The real trick to working with scrim, or velvet, or any thicker fabrics is to use a Walking foot machine. Either get a walking foot attachment, or find a walking foot machine. The "Walking Foot" refers to the fact that not only do the "dog teeth" on the bottom pull the fabric through, but the foot also moves up and down, back and forth, this helps pull all the fabric through at the same time. If you don't have access to a walking foot machine, then take it slow and steady, make sure you have plenty of pins in place < at least every 6"> and use two hands. feed the fabric into the machine with your right, while using your left to gently pull the fabric through from behind. Set the stitch length to a medium setting, trying to get through the job real fast using a long stitch length will only cause the fabric to bind up and off-set faster. Lastly keep an eye on you presser foot pressure. Too much pressure and your fabric will bind up in front of the foot, too little and the fabric wont feed. 
Hope that helps.


----------



## Footer (Nov 16, 2007)

I'll talk to the costume shop and see if I can't steal one of their machines, I believe the have an industrial with a walking foot.


----------



## sloop (Nov 16, 2007)

Van said:


> The real trick to working with scrim, or velvet, or any thicker fabrics is to use a Walking foot machine.
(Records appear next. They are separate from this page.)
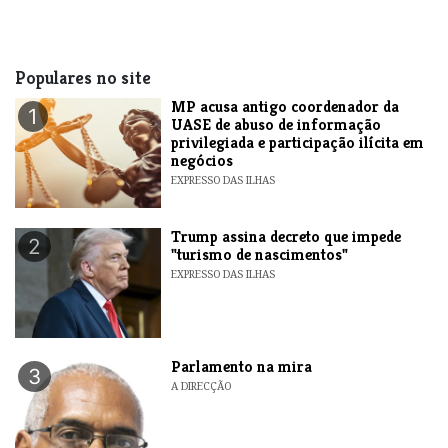
Populares no site
MP acusa antigo coordenador da
1
UASE de abuso de informação
privilegiada e participação ilícita em
negócios
EXPRESSO DAS ILHAS
Trump assina decreto que impede
2
"turismo de nascimentos"
EXPRESSO DAS ILHAS
Parlamento na mira
3
A DIRECÇÃO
Either get a walking foot attachment, or find a walking foot machine. The "Walking Foot" refers to the fact that not only do the "dog teeth" on the bottom pull the fabric through, but the foot also moves up and down, back and forth, this helps pull all the fabric through at the same time. If you don't have access to a walking foot machine, then take it slow and steady, make sure you have plenty of pins in place < at least every 6"> and use two hands. feed the fabric into the machine with your right, while using your left to gently pull the fabric through from behind. Set the stitch length to a medium setting, trying to get through the job real fast using a long stitch length will only cause the fabric to bind up and off-set faster. Lastly keep an eye on you presser foot pressure. Too much pressure and your fabric will bind up in front of the foot, too little and the fabric wont feed.
> Hope that helps.




Listen to Van, he has it right. The only other way besides pinning would be a basting stitch to hold it in place while you sew..


----------



## Van (Nov 16, 2007)

sloop said:


> Listen to Van, he has it right. The only other way besides pinning would be a basting stitch to hold it in place while you sew..


 
Yeah and the poblem with that is you have to keep pulling the scrim out of the oven every 30 minutes or so, and those syringes can get real hot, when full of hot Scrim drippings. 

< happy Thanksgiving Y'all>


----------



## sloop (Nov 16, 2007)

Van said:


> Yeah and the poblem with that is you have to keep pulling the scrim out of the oven every 30 minutes or so, and those syringes can get real hot, when full of hot Scrim drippings.
> 
> < happy Thanksgiving Y'all>



LOL that's great....


----------